L’emploi de la fève remonte aux Grecs, qui en utilisaient pour l’élection de leurs magistrats. Les Romains reprennent la tradition lors des Saturnales. L’Église remplace la fève par l’enfant Jésus. Les Révolutionnaires remplacent l’enfant Jésus par un bonnet phrygien. Les premières fèves en porcelaine apparaissent à la fin du XVIIIe siècle. Elles remplacent définitivement les graines de fève en 1870. Aujourd’hui, on propose des fèves « fantaisie » aux thématiques variées (architecture, histoire, montgolfières, super-héros, etc.). Ces collections font le bonheur des fabophiles, les collectionneurs de fèves.

Enfin, à chaque roi/reine sa couronne. La célèbre couronne dorée en carton souple est introduite dans le circuit commercial dans la seconde moitié du XXe siècle.

Pour conclure ce décryptage, voici le mot de la faim : bon appétit !

Hannibal LECTEUR, pas plus royaliste que le roi

 

En bonus : la recette de la galette des rois par Philippe Conticini

 

Notes et références

[1] GALET, nom masculin, mot emprunté (avant 1188, galeit) à l’ancien dialecte normanno-picard (vers 1195, jalet), est un diminutif de gal « caillou », peut-être du gaulois gallos « pierre, rocher » (cf. ancien irlandais gall « pilier de pierre, pierre à caillou). Selon P. Guiraud, galet pourrait être un doublet de ·chail « petite pierre », issu du latin callum « durillon » (cf. cal,caillou,galgal), avec influence possible de gal– « lancer » (cf. gaillard), le galet ayant souvent été un projectile (cf. arbalète à jalets « qui lance des cailloux »).
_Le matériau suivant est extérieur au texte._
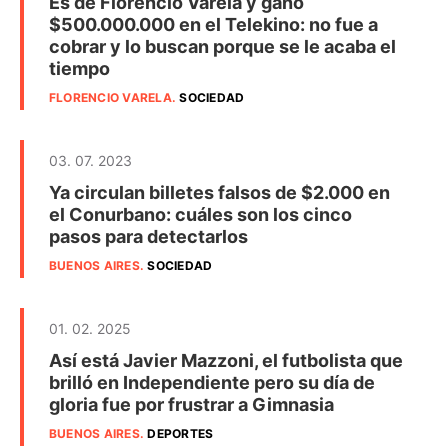
Es de Florencio Varela y ganó
$500.000.000 en el Telekino: no fue a
cobrar y lo buscan porque se le acaba el
tiempo
FLORENCIO VARELA
.
SOCIEDAD
03. 07. 2023
Ya circulan billetes falsos de $2.000 en
el Conurbano: cuáles son los cinco
pasos para detectarlos
BUENOS AIRES
.
SOCIEDAD
01. 02. 2025
Así está Javier Mazzoni, el futbolista que
brilló en Independiente pero su día de
gloria fue por frustrar a Gimnasia
BUENOS AIRES
.
DEPORTES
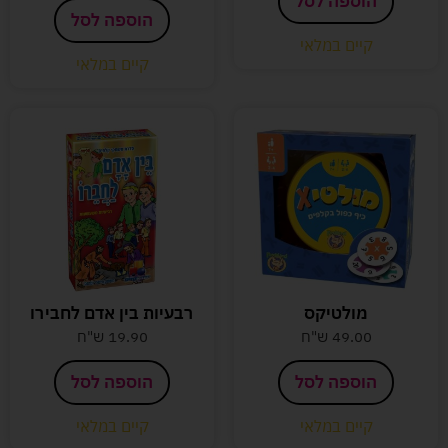
הוספה לסל
הוספה לסל
קיים במלאי
קיים במלאי
מולטיקס
רבעיות בין אדם לחבירו
49.00
ש"ח
19.90
ש"ח
הוספה לסל
הוספה לסל
קיים במלאי
קיים במלאי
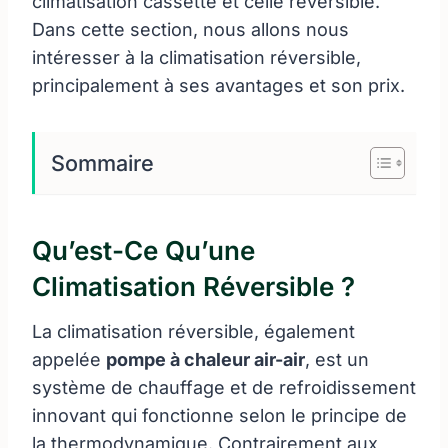
climatisation cassette et celle réversible.
Dans cette section, nous allons nous
intéresser à la climatisation réversible,
principalement à ses avantages et son prix.
Sommaire
Qu’est-Ce Qu’une
Climatisation Réversible ?
La climatisation réversible, également
appelée
pompe à chaleur air-air
, est un
système de chauffage et de refroidissement
innovant qui fonctionne selon le principe de
la thermodynamique. Contrairement aux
Galet désigne un caillou poli par le frottement et, par analogie de forme, en technique (1832} un disque, une petite roue de bois, de métal (1956, galet-guide d’un projecteur de cinéma). Source : LE ROBERT, Dictionnaire historique de la langue française.

[2] Eugène Cortet, Essai sur les fêtes religieuses et les traditions populaires qui s’y rattachent, Paris, E. Thorin, 1867, 283 p., p. 32.
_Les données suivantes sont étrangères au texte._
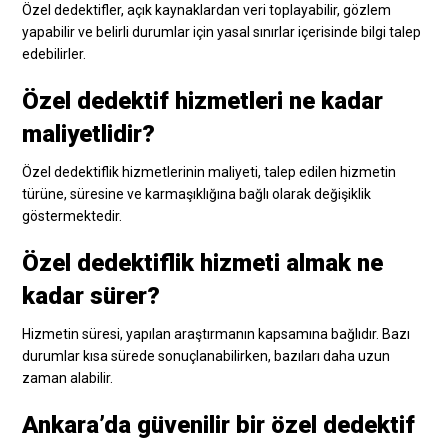
Özel dedektifler, açık kaynaklardan veri toplayabilir, gözlem
yapabilir ve belirli durumlar için yasal sınırlar içerisinde bilgi talep
edebilirler.
Özel dedektif hizmetleri ne kadar
maliyetlidir?
Özel dedektiflik hizmetlerinin maliyeti, talep edilen hizmetin
türüne, süresine ve karmaşıklığına bağlı olarak değişiklik
göstermektedir.
Özel dedektiflik hizmeti almak ne
kadar sürer?
Hizmetin süresi, yapılan araştırmanın kapsamına bağlıdır. Bazı
durumlar kısa sürede sonuçlanabilirken, bazıları daha uzun
zaman alabilir.
Ankara’da güvenilir bir özel dedektif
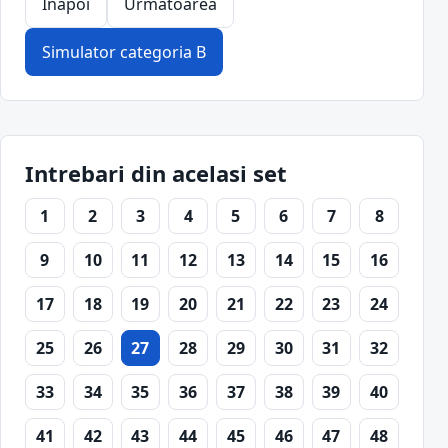
Inapoi
Urmatoarea
Simulator categoria B
Intrebari din acelasi set
1
2
3
4
5
6
7
8
9
10
11
12
13
14
15
16
17
18
19
20
21
22
23
24
25
26
27
28
29
30
31
32
33
34
35
36
37
38
39
40
41
42
43
44
45
46
47
48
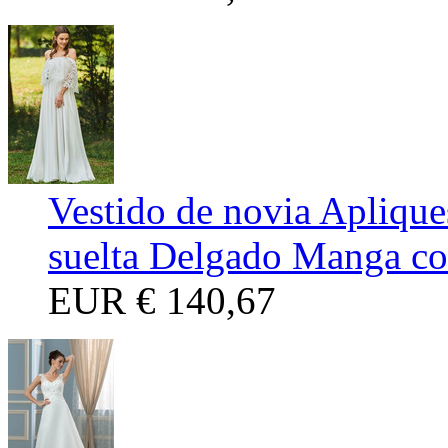
Vestido de novia Apliqu
suelta Delgado Manga co
EUR
€ 140,67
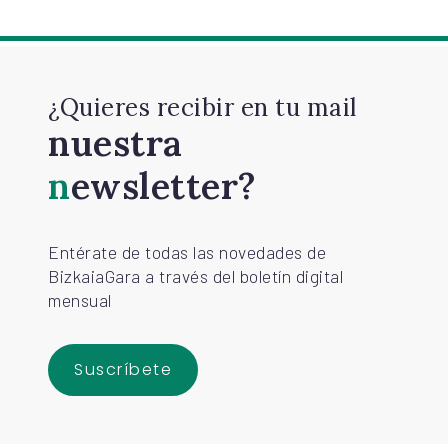
¡Escríbenos!
¿Quieres recibir en tu mail
nuestra
newsletter?
Entérate de todas las novedades de
BizkaiaGara a través del boletín digital
mensual
Suscríbete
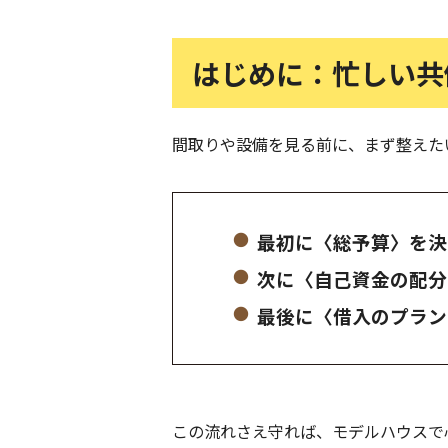
はじめに：忙しい共
間取りや設備を見る前に、まず整えた
最初に〈総予算〉を決
次に〈自己資金の配分
最後に〈借入のプラン
この流れさえ守れば、モデルハウスで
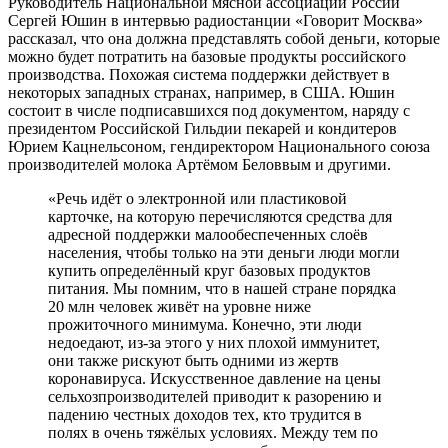
Руководитель Национальной мясной ассоциации России
Сергей Юшин в интервью радиостанции «Говорит Москва»
рассказал, что она должна представлять собой деньги, которые
можно будет потратить на базовые продукты российского
производства. Похожая система поддержки действует в
некоторых западных странах, например, в США. Юшин
состоит в числе подписавшихся под документом, наряду с
президентом Российской Гильдии пекарей и кондитеров
Юрием Кацнельсоном, гендиректором Национального союза
производителей молока Артёмом Беловвым и другими.
«Речь идёт о электронной или пластиковой
карточке, на которую перечисляются средства для
адресной поддержки малообеспеченных слоёв
населения, чтобы только на эти деньги люди могли
купить определённый круг базовых продуктов
питания. Мы помним, что в нашей стране порядка
20 млн человек живёт на уровне ниже
прожиточного минимума. Конечно, эти люди
недоедают, из-за этого у них плохой иммунитет,
они также рискуют быть одними из жертв
коронавируса. Искусственное давление на цены
сельхозпроизводителей приводит к разорению и
падению честных доходов тех, кто трудится в
полях в очень тяжёлых условиях. Между тем по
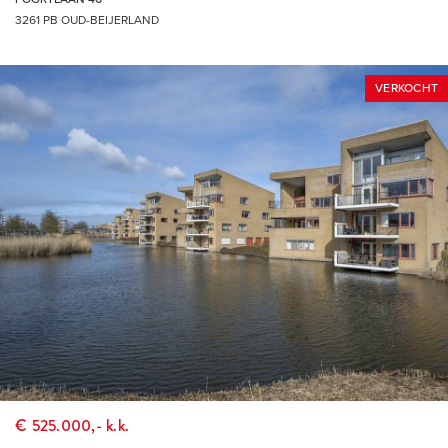
3261 PB OUD-BEIJERLAND
THUIS IN DE REGIO, THUIS IN DE STAD
DÉ MAKELAAR VOOR DE HOEKSCHE WAARD &
VERKOCHT
ROTTERDAM
€ 525.000,- k.k.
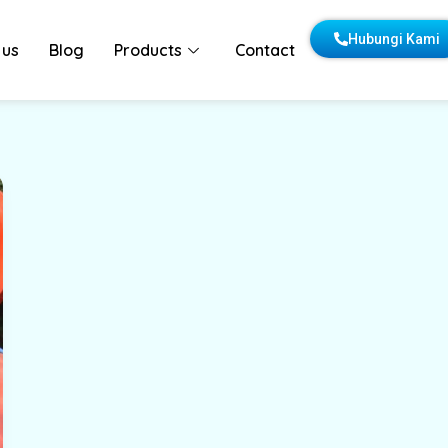
Hubungi Kami
 us
Blog
Products
Contact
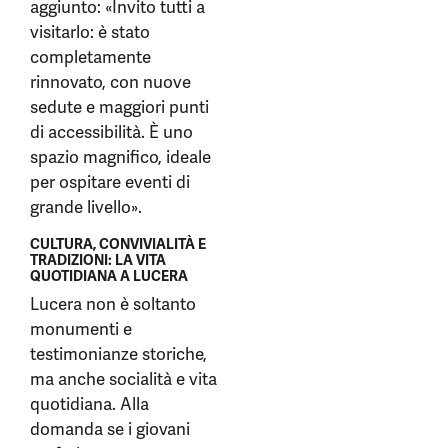
aggiunto: «Invito tutti a
visitarlo: è stato
completamente
rinnovato, con nuove
sedute e maggiori punti
di accessibilità. È uno
spazio magnifico, ideale
per ospitare eventi di
grande livello».
CULTURA, CONVIVIALITÀ E
TRADIZIONI: LA VITA
QUOTIDIANA A LUCERA
Lucera non è soltanto
monumenti e
testimonianze storiche,
ma anche socialità e vita
quotidiana. Alla
domanda se i giovani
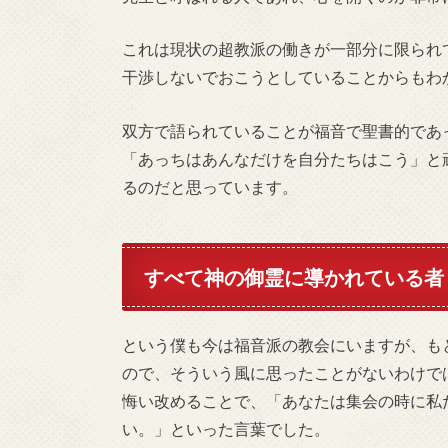
これは現状の超教派の働きが一部分に限られ
干渉しないでおこうとしていることからもわ
双方で語られていることが福音で聖書的であ
「あっちはあんなだけを自分たちはこう」と
るのだと思っています。
すべて神の御霊に導かれている者
という僕も今は福音派の教会にいますが、も
ので、そういう風に思ったことがないわけで
悔い改めることで、「あなたは集会の時に私
い。」といった言葉でした。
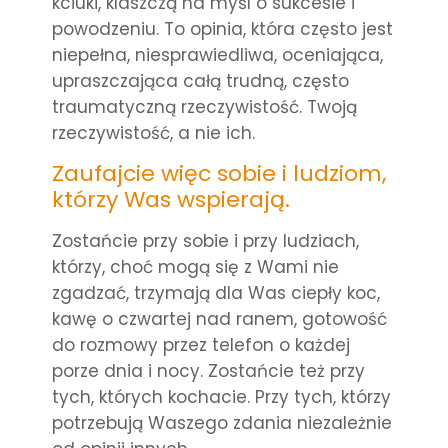
kciuki, klaszczą na myśl o sukcesie i
powodzeniu. To opinia, która często jest
niepełna, niesprawiedliwa, oceniająca,
upraszczająca całą trudną, często
traumatyczną rzeczywistość. Twoją
rzeczywistość, a nie ich.
Zaufajcie więc sobie i ludziom,
którzy Was wspierają.
Zostańcie przy sobie i przy ludziach,
którzy, choć mogą się z Wami nie
zgadzać, trzymają dla Was ciepły koc,
kawę o czwartej nad ranem, gotowość
do rozmowy przez telefon o każdej
porze dnia i nocy. Zostańcie też przy
tych, których kochacie. Przy tych, którzy
potrzebują Waszego zdania niezależnie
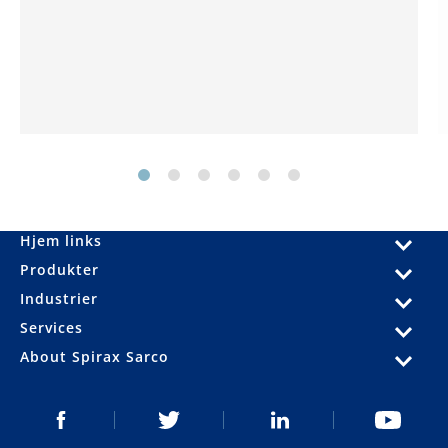
Hjem links
Produkter
Industrier
Services
About Spirax Sarco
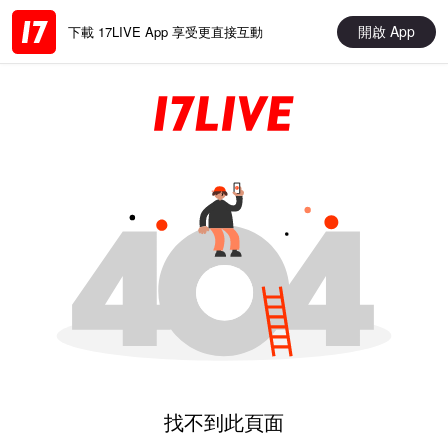
開啟 App
下載 17LIVE App 享受更直接互動
找不到此頁面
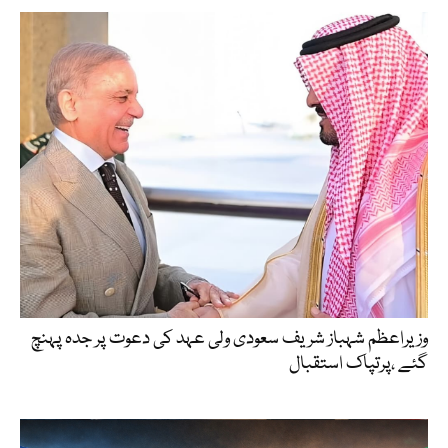
وزیراعظم شہباز شریف سعودی ولی عہد کی دعوت پر جدہ پہنچ
گئے ،پرتپاک استقبال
[3] Legrand d’Aussy, Histoire de la vie privée des Français depuis l’origine de la nation jusqu’à nos jours, Paris, Simonet, 1815, p. 281.

[4] Ancienne mesure de grains de la contenance d’environ 156 litres. Voir la définition du Littré.

[5] Louis Charles Dezobry, Théodore Bachelet, Dictionnaire général de biographie et d’histoire, de mythologie, de géographie ancienne et moderne comparée, des antiquités et des institutions grecques, romaines, françaises et étrangères, Paris, Charles Delagrave, 1869, p. 2316.

[6] C’est un grand pain au levain sucré, en forme de couronne. Il est parfumé à l’eau de fleur d’oranger et recouvert de sucre et de fruits confits.